(Saved data entries)
*** Begin section ***

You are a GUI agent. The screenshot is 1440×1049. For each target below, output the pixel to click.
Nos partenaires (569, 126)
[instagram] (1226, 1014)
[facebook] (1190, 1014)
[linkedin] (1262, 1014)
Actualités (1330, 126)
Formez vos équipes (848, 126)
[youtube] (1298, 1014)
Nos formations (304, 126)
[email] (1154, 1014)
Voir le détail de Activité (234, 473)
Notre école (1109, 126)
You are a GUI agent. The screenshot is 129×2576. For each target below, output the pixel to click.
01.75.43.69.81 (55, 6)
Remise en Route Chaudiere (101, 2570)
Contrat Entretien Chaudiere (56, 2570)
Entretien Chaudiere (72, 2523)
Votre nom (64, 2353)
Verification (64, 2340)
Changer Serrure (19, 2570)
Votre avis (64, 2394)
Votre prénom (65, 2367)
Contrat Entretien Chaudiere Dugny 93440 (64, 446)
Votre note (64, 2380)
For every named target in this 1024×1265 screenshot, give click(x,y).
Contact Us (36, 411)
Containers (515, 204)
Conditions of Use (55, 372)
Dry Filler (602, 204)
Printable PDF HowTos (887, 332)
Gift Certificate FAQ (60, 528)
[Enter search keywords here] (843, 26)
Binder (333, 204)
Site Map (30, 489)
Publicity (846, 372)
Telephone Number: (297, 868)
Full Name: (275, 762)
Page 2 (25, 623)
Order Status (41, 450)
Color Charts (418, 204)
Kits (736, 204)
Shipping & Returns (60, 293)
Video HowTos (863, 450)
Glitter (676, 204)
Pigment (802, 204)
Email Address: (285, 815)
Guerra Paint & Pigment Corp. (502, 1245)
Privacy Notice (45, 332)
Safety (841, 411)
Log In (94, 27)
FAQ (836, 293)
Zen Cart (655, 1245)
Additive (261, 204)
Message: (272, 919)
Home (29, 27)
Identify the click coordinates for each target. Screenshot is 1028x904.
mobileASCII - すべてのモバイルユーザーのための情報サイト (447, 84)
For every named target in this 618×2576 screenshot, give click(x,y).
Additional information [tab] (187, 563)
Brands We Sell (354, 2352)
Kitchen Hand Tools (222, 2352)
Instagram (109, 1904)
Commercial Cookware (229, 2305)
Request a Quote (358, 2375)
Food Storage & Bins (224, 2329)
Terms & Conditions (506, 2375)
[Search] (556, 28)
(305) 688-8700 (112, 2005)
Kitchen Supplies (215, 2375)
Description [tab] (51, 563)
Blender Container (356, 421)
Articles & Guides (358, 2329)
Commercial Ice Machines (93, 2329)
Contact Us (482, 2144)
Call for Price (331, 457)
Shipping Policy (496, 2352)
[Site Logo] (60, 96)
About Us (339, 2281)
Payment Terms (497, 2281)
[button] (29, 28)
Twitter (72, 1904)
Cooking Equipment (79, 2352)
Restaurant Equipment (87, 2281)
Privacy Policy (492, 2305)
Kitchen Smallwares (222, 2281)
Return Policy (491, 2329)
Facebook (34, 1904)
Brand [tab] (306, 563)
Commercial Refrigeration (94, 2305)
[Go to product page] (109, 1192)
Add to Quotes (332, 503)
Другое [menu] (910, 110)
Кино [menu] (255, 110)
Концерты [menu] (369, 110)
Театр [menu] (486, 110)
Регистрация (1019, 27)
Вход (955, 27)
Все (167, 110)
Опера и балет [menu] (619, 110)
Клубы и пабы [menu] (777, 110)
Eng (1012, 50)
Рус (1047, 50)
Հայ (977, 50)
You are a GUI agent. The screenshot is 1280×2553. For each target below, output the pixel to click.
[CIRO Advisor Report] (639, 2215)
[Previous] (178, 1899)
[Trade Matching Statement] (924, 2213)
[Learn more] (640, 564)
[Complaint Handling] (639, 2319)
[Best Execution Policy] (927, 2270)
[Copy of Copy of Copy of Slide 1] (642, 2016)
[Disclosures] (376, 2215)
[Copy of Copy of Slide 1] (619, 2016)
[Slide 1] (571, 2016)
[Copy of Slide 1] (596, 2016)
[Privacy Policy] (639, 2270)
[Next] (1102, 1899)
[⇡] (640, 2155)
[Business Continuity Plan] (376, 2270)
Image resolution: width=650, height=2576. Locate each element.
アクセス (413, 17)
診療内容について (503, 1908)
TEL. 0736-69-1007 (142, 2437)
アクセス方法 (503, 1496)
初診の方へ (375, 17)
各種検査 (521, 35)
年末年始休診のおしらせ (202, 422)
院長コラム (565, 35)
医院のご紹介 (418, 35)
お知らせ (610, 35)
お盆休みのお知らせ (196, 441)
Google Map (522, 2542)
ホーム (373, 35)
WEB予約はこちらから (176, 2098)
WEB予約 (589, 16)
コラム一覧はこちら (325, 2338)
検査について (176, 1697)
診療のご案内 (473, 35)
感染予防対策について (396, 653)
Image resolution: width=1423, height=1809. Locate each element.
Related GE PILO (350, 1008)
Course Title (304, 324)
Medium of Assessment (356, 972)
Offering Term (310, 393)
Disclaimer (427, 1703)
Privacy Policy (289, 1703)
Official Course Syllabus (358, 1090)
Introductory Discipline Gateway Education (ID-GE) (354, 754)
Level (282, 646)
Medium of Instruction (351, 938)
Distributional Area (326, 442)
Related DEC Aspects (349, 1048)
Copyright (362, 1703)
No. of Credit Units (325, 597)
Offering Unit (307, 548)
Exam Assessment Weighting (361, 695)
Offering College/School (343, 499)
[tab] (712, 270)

*** End section ***

● TASK TO CARRY OUT: Out of the data above, give again only the lines starting at the one holding "Notre école (1109, 126)" and ending at the one holding "Кино [menu] (255, 110)", unchanged.

● TASK ANSWER:
Notre école (1109, 126)
You are a GUI agent. The screenshot is 129×2576. For each target below, output the pixel to click.
01.75.43.69.81 (55, 6)
Remise en Route Chaudiere (101, 2570)
Contrat Entretien Chaudiere (56, 2570)
Entretien Chaudiere (72, 2523)
Votre nom (64, 2353)
Verification (64, 2340)
Changer Serrure (19, 2570)
Votre avis (64, 2394)
Votre prénom (65, 2367)
Contrat Entretien Chaudiere Dugny 93440 (64, 446)
Votre note (64, 2380)
For every named target in this 1024×1265 screenshot, give click(x,y).
Contact Us (36, 411)
Containers (515, 204)
Conditions of Use (55, 372)
Dry Filler (602, 204)
Printable PDF HowTos (887, 332)
Gift Certificate FAQ (60, 528)
[Enter search keywords here] (843, 26)
Binder (333, 204)
Site Map (30, 489)
Publicity (846, 372)
Telephone Number: (297, 868)
Full Name: (275, 762)
Page 2 (25, 623)
Order Status (41, 450)
Color Charts (418, 204)
Kits (736, 204)
Shipping & Returns (60, 293)
Video HowTos (863, 450)
Glitter (676, 204)
Pigment (802, 204)
Email Address: (285, 815)
Guerra Paint & Pigment Corp. (502, 1245)
Privacy Notice (45, 332)
Safety (841, 411)
Log In (94, 27)
FAQ (836, 293)
Zen Cart (655, 1245)
Additive (261, 204)
Message: (272, 919)
Home (29, 27)
Identify the click coordinates for each target. Screenshot is 1028x904.
mobileASCII - すべてのモバイルユーザーのための情報サイト (447, 84)
For every named target in this 618×2576 screenshot, give click(x,y).
Additional information [tab] (187, 563)
Brands We Sell (354, 2352)
Kitchen Hand Tools (222, 2352)
Instagram (109, 1904)
Commercial Cookware (229, 2305)
Request a Quote (358, 2375)
Food Storage & Bins (224, 2329)
Terms & Conditions (506, 2375)
[Search] (556, 28)
(305) 688-8700 (112, 2005)
Kitchen Supplies (215, 2375)
Description [tab] (51, 563)
Blender Container (356, 421)
Articles & Guides (358, 2329)
Commercial Ice Machines (93, 2329)
Contact Us (482, 2144)
Call for Price (331, 457)
Shipping Policy (496, 2352)
[Site Logo] (60, 96)
About Us (339, 2281)
Payment Terms (497, 2281)
[button] (29, 28)
Twitter (72, 1904)
Cooking Equipment (79, 2352)
Restaurant Equipment (87, 2281)
Privacy Policy (492, 2305)
Kitchen Smallwares (222, 2281)
Return Policy (491, 2329)
Facebook (34, 1904)
Brand [tab] (306, 563)
Commercial Refrigeration (94, 2305)
[Go to product page] (109, 1192)
Add to Quotes (332, 503)
Другое [menu] (910, 110)
Кино [menu] (255, 110)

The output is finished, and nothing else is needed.